The transition threshold between states can be either constant or can vary. A finite state machine that uses constant threshold value can be found in the aggregation model studied by Soysal and Şahin (2005). Specifically, the agent changes behaviour to another behaviour dependent on the probability value associated between these two behaviours as depicted in Figure 1. On the other hand, the dynamic transition threshold value is defined through a mathematical function of parameters associated to available states of the agent as shown in Figure 2. In study conducted by Garnier et al. (2009), the transition function depends on number of robots and maximum capacity in the current state.

2.1.2 Virtual physics-based design

In virtual physics-based design, each robot is considered as particle that applies virtual potential forces to another robot. Usually, the virtual force is a function of position, direction and distance between the entities (robots, targets and obstacles). More specifically, repulsion and attraction values are also used to differentiate force’s direction. The function of virtual force generally allows each robot to sense and distinguish neighbouring robots, targets and obstacles.

Maintaining formation of the swarm, whilst traversing a terrain, is a common collective behaviour that utilise virtual physics-based design. One of the seminal works using virtual physics-based design was by Khatib (1986) which considered another vehicle as a moving obstacle in a field of artificial forces. Similar works also can be found in the works of Reynolds (1987) which formulate a general flocking behavioural model comprises of collision avoidance, velocity matching and flock centring using attraction and repulsion forces. Later, the design methods considered as virtual physics-based design also can be found in several frameworks, such as physicomimetics frameworks proposed by Spears et al. (2004) and a nonlocal kinetic model proposed by Fetecau (2011).

In a very specific behaviour such as flocking and foraging which require medium to share knowledge and information, stigmergic approach inspired by how social animal share their information is commonly used in swarm robotics design. In social animal such as ants, they share information using a trail of pheromones allowing them to create paths to the food sources. Using this approach along with two models above, several studies accomplished to mimic animals’ behaviours such as foraging (Labella et al., 2006; Ranjbar-Sahraei et al., 2012).

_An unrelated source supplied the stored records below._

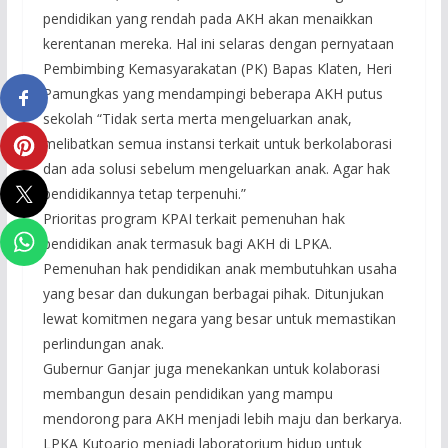
pendidikan yang rendah pada AKH akan menaikkan
kerentanan mereka. Hal ini selaras dengan pernyataan
Pembimbing Kemasyarakatan (PK) Bapas Klaten, Heri
Pamungkas yang mendampingi beberapa AKH putus
sekolah “Tidak serta merta mengeluarkan anak,
melibatkan semua instansi terkait untuk berkolaborasi
dan ada solusi sebelum mengeluarkan anak. Agar hak
pendidikannya tetap terpenuhi.”
Prioritas program KPAI terkait pemenuhan hak
pendidikan anak termasuk bagi AKH di LPKA.
Pemenuhan hak pendidikan anak membutuhkan usaha
yang besar dan dukungan berbagai pihak. Ditunjukan
lewat komitmen negara yang besar untuk memastikan
perlindungan anak.
Gubernur Ganjar juga menekankan untuk kolaborasi
membangun desain pendidikan yang mampu
mendorong para AKH menjadi lebih maju dan berkarya.
LPKA Kutoarjo menjadi laboratorium hidup untuk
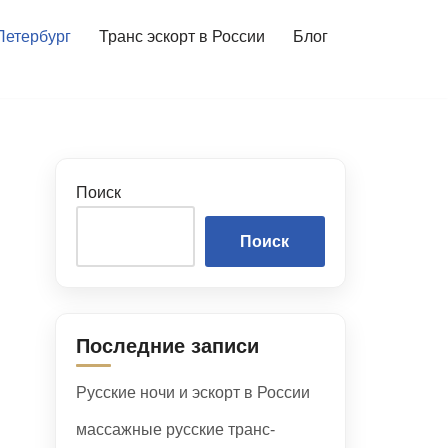
Петербург
Транс эскорт в России
Блог
Поиск
Поиск
Последние записи
Русские ночи и эскорт в России
массажные русские транс-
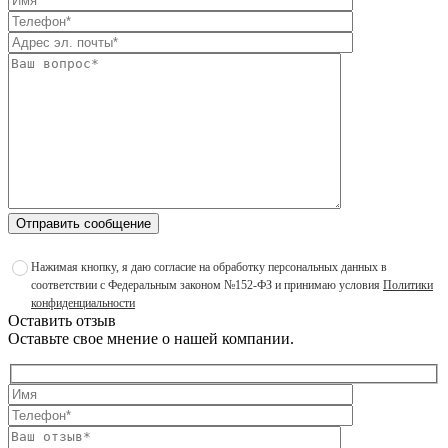
Отправить сообщение
Нажимая кнопку, я даю согласие на обработку персональных данных в
соответствии с Федеральным законом №152-ФЗ и принимаю условия
Политики
конфиденциальности
Оставить отзыв
Оставьте свое мнение о нашей компании.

Because of their generality, these two models are often used as a foundation model and later combined with optimisation or search algorithm to automatically tune model’s parameters.

3. Automatic swarm robotics design

Automatic swarm design is aimed at achieving collective behaviour without any reference to predefined explicit model. Two automatic design methods commonly used to tackle swarm robotics problems are evolutionary computation and reinforcement learning (RL). How swarm robotics design utilises these two methods will be discussed in following subsections. The principles of both methods are discussed and current challenges of applying each method is investigated.

3.1 Evolutionary swarm robotics

In robotics, evolutionary computation (Goldberg, 1989) can be used to encode characteristics of control strategies into artificial chromosomes (Holland, 1992). Each chromosome represents a particular characteristic of each strategy and its fitness value (performance) is evaluated using fitness functions. Chromosomes (a set of strategies) with high fitness value are allowed to breed through genetic operators such as recombination, random mutation and selection. Progenies with higher fitness ratings (new strategies) will replace those with least fitness rated strategies in the previous generation. This development is repeated until the fitness value of the new generation meets the designated criterion. This method of generating control strategy in robotics is defined as evolutionary robotics (ER) as depicted in Figure 3 (Nolfi et al., 2016).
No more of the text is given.